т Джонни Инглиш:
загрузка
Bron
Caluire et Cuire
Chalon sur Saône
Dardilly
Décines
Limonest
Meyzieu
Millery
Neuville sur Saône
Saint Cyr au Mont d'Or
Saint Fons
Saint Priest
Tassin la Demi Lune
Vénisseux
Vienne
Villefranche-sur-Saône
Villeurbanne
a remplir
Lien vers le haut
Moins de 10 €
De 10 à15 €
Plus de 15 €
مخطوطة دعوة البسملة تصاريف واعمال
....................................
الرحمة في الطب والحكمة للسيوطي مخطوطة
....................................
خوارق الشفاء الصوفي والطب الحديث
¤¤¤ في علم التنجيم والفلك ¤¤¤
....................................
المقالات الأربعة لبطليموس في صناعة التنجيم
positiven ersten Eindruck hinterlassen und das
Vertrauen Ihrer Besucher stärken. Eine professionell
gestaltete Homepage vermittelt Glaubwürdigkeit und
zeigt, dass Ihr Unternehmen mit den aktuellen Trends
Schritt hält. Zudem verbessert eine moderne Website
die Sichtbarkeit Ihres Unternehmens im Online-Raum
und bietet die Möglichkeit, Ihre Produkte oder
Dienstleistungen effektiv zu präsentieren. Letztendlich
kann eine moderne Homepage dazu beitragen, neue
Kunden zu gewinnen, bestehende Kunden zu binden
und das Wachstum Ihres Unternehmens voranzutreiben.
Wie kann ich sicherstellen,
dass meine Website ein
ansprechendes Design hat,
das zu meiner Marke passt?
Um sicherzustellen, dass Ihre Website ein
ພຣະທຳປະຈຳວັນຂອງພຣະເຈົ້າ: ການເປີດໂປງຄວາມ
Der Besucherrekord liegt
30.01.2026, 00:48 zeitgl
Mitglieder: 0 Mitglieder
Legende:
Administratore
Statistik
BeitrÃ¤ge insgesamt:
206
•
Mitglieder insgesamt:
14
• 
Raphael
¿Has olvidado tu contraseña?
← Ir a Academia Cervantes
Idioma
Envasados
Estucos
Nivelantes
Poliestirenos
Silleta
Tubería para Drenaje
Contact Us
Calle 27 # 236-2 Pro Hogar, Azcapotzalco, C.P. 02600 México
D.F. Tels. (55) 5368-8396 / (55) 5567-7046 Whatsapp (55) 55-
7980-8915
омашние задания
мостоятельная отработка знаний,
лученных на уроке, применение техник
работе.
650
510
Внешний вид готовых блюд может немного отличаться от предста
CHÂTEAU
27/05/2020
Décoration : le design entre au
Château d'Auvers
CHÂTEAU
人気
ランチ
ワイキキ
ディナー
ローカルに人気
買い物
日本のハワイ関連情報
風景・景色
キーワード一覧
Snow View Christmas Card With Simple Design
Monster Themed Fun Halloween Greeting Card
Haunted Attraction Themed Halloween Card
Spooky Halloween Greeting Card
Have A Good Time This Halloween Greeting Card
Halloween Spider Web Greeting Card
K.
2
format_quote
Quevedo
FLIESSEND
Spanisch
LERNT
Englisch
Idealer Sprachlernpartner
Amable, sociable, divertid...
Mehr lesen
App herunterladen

[INSTRUCTIONS TO FOLLOW] All that is wanted is the stretch of lines above from the one containing "Tassin la Demi Lune" through the one containing "Dienstleistungen effektiv zu", duplicated exactly.

[YOUR SOLUTION]
Tassin la Demi Lune
Vénisseux
Vienne
Villefranche-sur-Saône
Villeurbanne
a remplir
Lien vers le haut
Moins de 10 €
De 10 à15 €
Plus de 15 €
مخطوطة دعوة البسملة تصاريف واعمال
....................................
الرحمة في الطب والحكمة للسيوطي مخطوطة
....................................
خوارق الشفاء الصوفي والطب الحديث
¤¤¤ في علم التنجيم والفلك ¤¤¤
....................................
المقالات الأربعة لبطليموس في صناعة التنجيم
positiven ersten Eindruck hinterlassen und das
Vertrauen Ihrer Besucher stärken. Eine professionell
gestaltete Homepage vermittelt Glaubwürdigkeit und
zeigt, dass Ihr Unternehmen mit den aktuellen Trends
Schritt hält. Zudem verbessert eine moderne Website
die Sichtbarkeit Ihres Unternehmens im Online-Raum
und bietet die Möglichkeit, Ihre Produkte oder
Dienstleistungen effektiv zu präsentieren. Letztendlich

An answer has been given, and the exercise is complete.